For 13 years, Evelyn Johnson (not real name) bottled up rage and hatred in her mind. The emotions hurt her and affected her self-esteem and identity for a long time, but she did not know where and how to pour out the fury in her. No one, not even her mother, believed her when she tried to divulge the secret. She did not even bother to tell her father, a disciplinarian feared by her and her two brothers.
With no support from anywhere, Evelyn decided to live with the pain which lasted for over a decade, until she got married to a man who supported her and by whose caring she managed to survive the trauma.

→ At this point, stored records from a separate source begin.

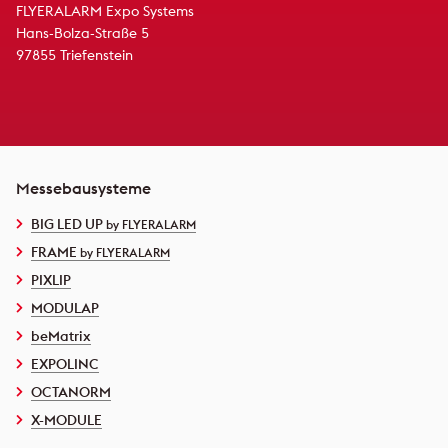
FLYERALARM Expo Systems
Hans-Bolza-Straße 5
97855 Triefenstein
Messebausysteme
BIG LED UP
by FLYERALARM
FRAME
by FLYERALARM
PIXLIP
MODULAP
beMatrix
EXPOLINC
OCTANORM
X-MODULE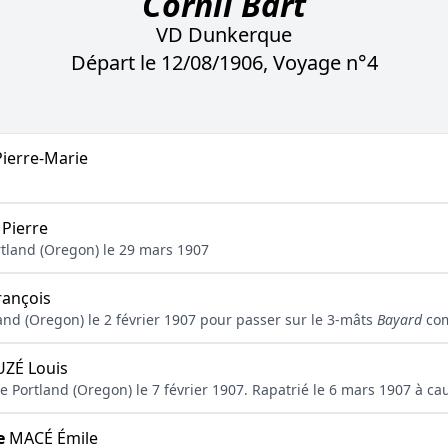
Cornil Bart
VD Dunkerque
Départ le 12/08/1906, Voyage n°4
ierre-Marie
Pierre
tland (Oregon) le 29 mars 1907
ançois
and (Oregon) le 2 février 1907 pour passer sur le 3-mâts
Bayard
com
ZÉ Louis
l de Portland (Oregon) le 7 février 1907. Rapatrié le 6 mars 1907 à c
e
MACÉ Émile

Evelyn was 15 at the time she was raped by her maternal uncle who visited the family in Ibadan, Oyo State, sometime in 2000. Prior to this devastated event, they did speak on the phone anytime the uncle called from the United States where he was working at the time. He was almost 60 then.
While on leave at work, he decided to visit home in Nigeria, making the Johnson’s home his first stop after arriving in the country. It was understandable; Evelyn’s parents had played a huge role in sponsoring his trip out of the country. Paying them a visit first, and remitting to them the goodies he brought before visiting other family members was the proper thing to do, he possibly thought.
“He brought large boxes full of wear, chocolates, perfume and other nice things. He gave me many nice stuff,” Evelyn recalled.
On a cold night on the third day of his arrival, when Evelyn’s parents had gone to bed, the-then teenager narrated how her uncle barged into her room, gave her some money and told her to not mention it to her parents.
Evelyn said, “He told me he knew my mother, his sister, could get jealous if she knew he gave me money. I was shocked but I promised not to. I thought he was just being an uncle who wanted to pamper his niece. He called me all sorts of nice names; he said I was more beautiful than my mother. He said I should not allow boys to destroy my life. But I was utterly amazed when he kissed my forehead as he left my room that night.
“He promised to look after me afterwards, saying he would sponsor my education in the US when I graduated from secondary school. I was ecstatic. But on the following night around 11p.m, he came into my room again and engaged me in another discussion, telling me I was more beautiful than I was the previous day. Then he started rubbing my cheeks and thighs, and then my breasts. I jumped out of bed but he pulled me back and the next thing I felt was that I couldn’t breathe properly.
“He pulled off my nightgown and forcefully had sex with me. Unfortunately, my brothers had gone to school and my parents slept upstairs; they couldn’t have heard my little scream. I felt devastated after the act. He started pleading with me after the act and asked me not to tell my parents. He even said that no one would believe me if I tried to.”
Evelyn said the following morning, she felt like hitting her uncle with a club, because of the fuming anger in her. Because of her lingering sad mood, her parents asked her what was wrong but she couldn’t utter any word.
She said, “I couldn’t find the courage to tell anyone what happened until a month after when my uncle returned to the U.S. I called my mum into the room one day when dad was not around and told her what happened during my uncle’s stay. She was shocked, but at the end of it said she didn’t believe her brother could do such a thing. I was left more devastated,”
Evelyn said the incident strained her relationship with her mother for some years, as she could not understand why she would not believe her own daughter.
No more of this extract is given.